Les études sur la sécheresse et les tempêtes parviennent à des résultats similaires. « À l’échelle planétaire, la Terre n’est pas confrontée à davantage de sécheresses » et « aucune tendance significative n’a été observée dans la fréquence des cyclones tropicaux dans le monde ». Dans son scénario le plus plausible, le Giec estime que les cyclones seront « moins nombreux mais d’intensité plus élevée ». Là encore, le coût des ouragans américains s’est envolé, car nous leur offrons des cibles de plus en plus ruineuses : la population des côtes de la Floride a ainsi été multipliée par 67 depuis 1900.

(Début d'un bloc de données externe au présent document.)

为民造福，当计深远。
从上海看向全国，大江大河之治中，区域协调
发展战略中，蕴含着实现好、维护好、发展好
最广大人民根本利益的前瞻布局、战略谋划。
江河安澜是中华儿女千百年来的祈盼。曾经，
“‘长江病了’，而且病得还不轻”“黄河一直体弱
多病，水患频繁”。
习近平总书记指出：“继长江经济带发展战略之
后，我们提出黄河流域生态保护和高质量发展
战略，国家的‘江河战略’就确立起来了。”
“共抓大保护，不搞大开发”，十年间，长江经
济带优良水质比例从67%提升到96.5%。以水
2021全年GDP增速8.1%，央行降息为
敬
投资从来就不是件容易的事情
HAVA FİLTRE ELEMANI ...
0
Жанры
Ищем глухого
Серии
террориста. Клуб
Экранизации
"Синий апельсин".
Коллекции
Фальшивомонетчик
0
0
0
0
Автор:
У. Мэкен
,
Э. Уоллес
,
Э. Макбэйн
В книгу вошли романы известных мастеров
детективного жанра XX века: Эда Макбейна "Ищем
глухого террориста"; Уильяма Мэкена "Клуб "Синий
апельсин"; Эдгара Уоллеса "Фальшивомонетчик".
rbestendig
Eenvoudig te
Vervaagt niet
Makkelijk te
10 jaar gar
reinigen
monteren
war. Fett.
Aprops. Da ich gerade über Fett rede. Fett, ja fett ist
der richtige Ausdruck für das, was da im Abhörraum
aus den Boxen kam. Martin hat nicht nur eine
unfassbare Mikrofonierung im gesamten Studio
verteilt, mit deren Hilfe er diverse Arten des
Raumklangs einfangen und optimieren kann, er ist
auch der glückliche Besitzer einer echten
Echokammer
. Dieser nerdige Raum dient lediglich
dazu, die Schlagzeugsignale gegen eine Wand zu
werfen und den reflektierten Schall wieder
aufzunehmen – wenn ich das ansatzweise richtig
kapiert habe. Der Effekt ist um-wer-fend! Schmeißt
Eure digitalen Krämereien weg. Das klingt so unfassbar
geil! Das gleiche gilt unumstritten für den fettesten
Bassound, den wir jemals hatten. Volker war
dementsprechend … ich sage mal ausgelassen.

Les médias se prennent régulièrement d’une passion brûlante pour les histoires de forêts en flammes, surtout lorsqu’il s’agit de la forêt amazonienne, décrite (à tort) comme le poumon de la Terre [lire le numéro spécial de Books sur la forêt, juillet-août 2019]. Dans les faits, la superficie de forêts brûlées dans le monde a diminué de 25 % depuis le début du siècle. La raison : ce sont les plus pauvres qui abattent les arbres pour les brûler, ce qui génère localement une pollution atmosphérique dangereuse et souvent fatale. Mais, à mesure qu’ils s’enrichissent, ils utilisent des combustibles plus efficaces et commencent à replanter des forêts, quoique cela se fasse parfois aux dépens de la biodiversité.

Le dioxyde de carbone est le principal gaz à effet de serre, mais il est aussi, bien sûr, essentiel à la photosynthèse : les plantes utilisent l’énergie lumineuse du Soleil pour convertir du CO2 et de l’eau en sucre et en oxygène. La plus grande étude d’images satellites menée à ce jour, publiée en 2016, permet de constater que, depuis trois décennies, plus de la moitié des terres végétalisées dans le monde sont en train de verdir, alors que seulement 4 % ont perdu en couverture foliaire. Au cours des dernières décennies, les émissions de dioxyde de carbone nous ont donné l’équivalent d’un continent vert de deux fois la taille des États-Unis – et presque personne n’en a entendu parler.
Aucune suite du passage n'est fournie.